DIRECTIONS FOR THIS TASK: Filter these entries down to the lines that hold the word "para", and show each of them.

● ● ● ●

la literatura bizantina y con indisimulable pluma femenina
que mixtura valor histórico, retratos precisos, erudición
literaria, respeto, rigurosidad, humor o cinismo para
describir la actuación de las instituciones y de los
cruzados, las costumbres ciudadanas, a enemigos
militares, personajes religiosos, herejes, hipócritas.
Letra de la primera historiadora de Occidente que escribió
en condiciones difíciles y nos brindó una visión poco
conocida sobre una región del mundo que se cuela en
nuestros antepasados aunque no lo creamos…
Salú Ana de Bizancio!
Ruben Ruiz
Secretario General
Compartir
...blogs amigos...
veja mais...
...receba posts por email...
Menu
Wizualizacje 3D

● ● ● ●

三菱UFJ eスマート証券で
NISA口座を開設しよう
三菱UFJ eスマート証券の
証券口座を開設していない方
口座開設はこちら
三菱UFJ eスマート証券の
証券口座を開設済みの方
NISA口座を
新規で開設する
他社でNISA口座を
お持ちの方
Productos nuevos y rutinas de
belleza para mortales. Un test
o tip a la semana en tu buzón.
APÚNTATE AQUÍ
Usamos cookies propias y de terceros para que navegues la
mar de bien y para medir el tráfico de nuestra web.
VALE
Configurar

● ● ● ●

RESPONSE:
literaria, respeto, rigurosidad, humor o cinismo para
belleza para mortales. Un test
Usamos cookies propias y de terceros para que navegues la
mar de bien y para medir el tráfico de nuestra web.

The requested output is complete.